What is Apache Airflow

Train for your next tech interview
1,500+ real interview questions across engineering, product, design, and data — with worked solutions.
Join the waitlist

What Airflow actually is

Apache Airflow is a workflow orchestrator. It decides what runs, in what order, on what schedule, and what to do when something breaks. The unit of work is a DAG — a directed acyclic graph of tasks — and the runtime job is to walk that graph, respect dependencies, retry failures, and surface logs in a UI you can stare at on a Monday morning.

Picture any data team's daily routine: pull yesterday's orders from the production database, clean them, push them into Snowflake, refresh the executive dashboard. Without an orchestrator you have four scripts wired to cron, the second silently fails on a schema change, the next two run on stale data, and the VP of Finance asks why MRR dropped 12% overnight. Airflow's pitch: never let step 3 run if step 2 didn't succeed, and tell a human within minutes when something is off.

Analyst interviews at Stripe, Airbnb, DoorDash, and Snowflake increasingly assume you can read a DAG. Nobody expects you to write one from scratch on day one — but if "we use Airflow for our ETL" hits a system-design question and you blink, that's a signal.

The problem Airflow solves

Picture the pre-Airflow world. Twenty Python scripts run on cron, and nobody remembers which depends on which. One falls over because a column was renamed in production. The next runs anyway and produces a partial table. The dashboard shows yesterday's revenue at $4,200 instead of $420,000 because a join silently dropped 99% of rows. Logs live on a box you SSH into. Retries are a Slack message at 7am saying "can someone rerun the loader."
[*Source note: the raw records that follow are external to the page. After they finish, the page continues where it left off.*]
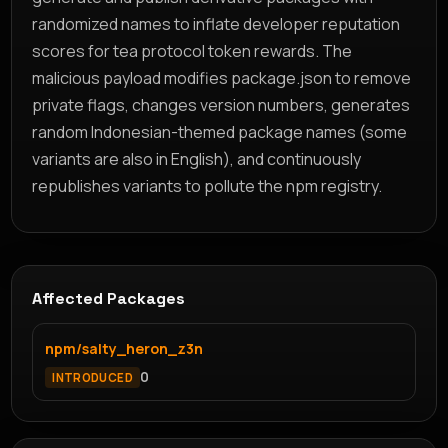
randomized names to inflate developer reputation
scores for tea protocol token rewards. The
malicious payload modifies package.json to remove
private flags, changes version numbers, generates
random Indonesian-themed package names (some
variants are also in English), and continuously
republishes variants to pollute the npm registry.
Affected Packages
npm/salty_heron_z3n
0
INTRODUCED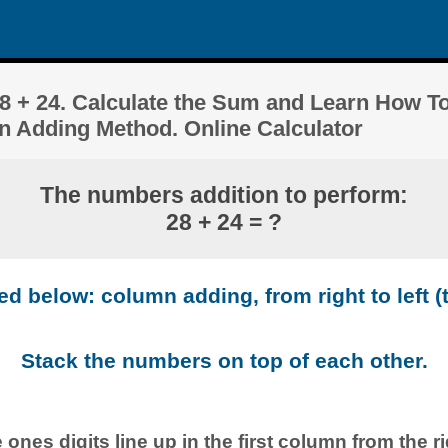
 + 24. Calculate the Sum and Learn How To
n Adding Method. Online Calculator
The numbers addition to perform:
28 + 24 = ?
 below: column adding, from right to left (t
Stack the numbers on top of each other.
 ones digits line up in the first column from the ri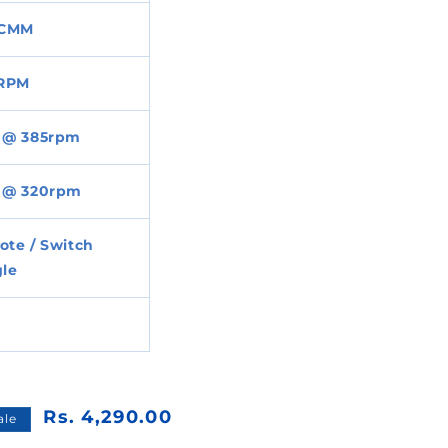
CMM
 RPM
 @ 385rpm
 @ 320rpm
te / Switch
le
Rs. 4,290.00
ale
Airflow replaces that chaos with one system giving you five things:

  • Dependencies — task B never starts until task A succeeds.
  • Scheduling — cron expressions, calendar intervals, or data-aware triggers.
  • Retries — declarative, per-task: three tries with exponential backoff before alerting.
  • Observability — a web UI with every run, every task, every log line, color-coded.
  • Alerting — Slack, PagerDuty, email on failure or SLA miss.

The mental model that matters: Airflow doesn't do the work — your Python, SQL, dbt, or Spark job does. Airflow decides when and whether the work runs. Mixing those two responsibilities is the most common architectural mistake junior engineers make.
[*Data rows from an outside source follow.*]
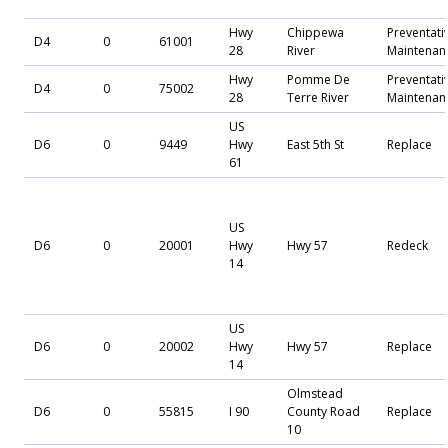
Hwy
Chippewa
Preventati
D4
0
61001
28
River
Maintenan
Hwy
Pomme De
Preventati
D4
0
75002
28
Terre River
Maintenan
US
D6
0
9449
Hwy
East 5th St
Replace
61
US
D6
0
20001
Hwy
Hwy 57
Redeck
14
US
D6
0
20002
Hwy
Hwy 57
Replace
14
Olmstead
D6
0
55815
I 90
County Road
Replace
10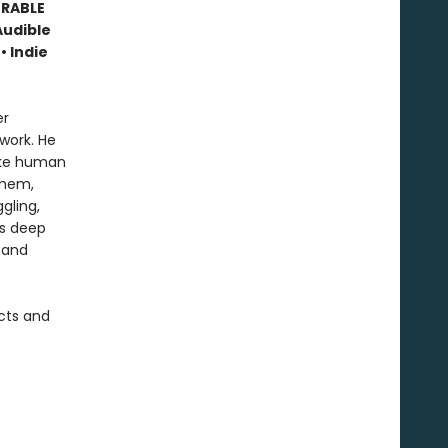
ORABLE
Audible
• Indie
er
work. He
like human
them,
gling,
is deep
 and
cts and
Core concepts: DAG, task, operator

DAG (Directed Acyclic Graph)

A DAG describes your pipeline. Directed means tasks flow in one direction. Acyclic means no task can eventually depend on itself. In code, a DAG is a Python file in dags/ that Airflow's scheduler parses every few seconds.

from airflow import DAG
from airflow.operators.python import PythonOperator
from datetime import datetime

dag = DAG(
    "daily_etl",
    schedule_interval="0 3 * * *",   # every day at 03:00 UTC
    start_date=datetime(2026, 1, 1),
    catchup=False,
)

The catchup=False is load-bearing — leave it on True by accident and Airflow will try to backfill every missed interval since start_date, which can mean thousands of historical runs the moment you deploy.

Task

A task is a single unit of work: run a SQL query, call an API, copy a file to S3, kick off a Spark job. Tasks chain with the >> operator, which reads like an arrow:

extract >> transform >> load >> notify

If transform fails, load and notify never start — they're marked upstream_failed in the UI, which is far more useful than the cron equivalent (silence, then surprise).

Operator

An operator is a template for a task. Instead of writing boilerplate to connect to Postgres or upload to S3 every time, you instantiate a pre-built operator. The ones an analyst sees most often:

  • PythonOperator — runs a Python callable.
  • BashOperator — executes a shell command.
  • PostgresOperator / SnowflakeOperator / BigQueryOperator — runs SQL against a connection.
  • S3ToRedshiftOperator — copies a file from S3 into Redshift.
  • DbtCloudRunJobOperator — triggers a dbt Cloud job.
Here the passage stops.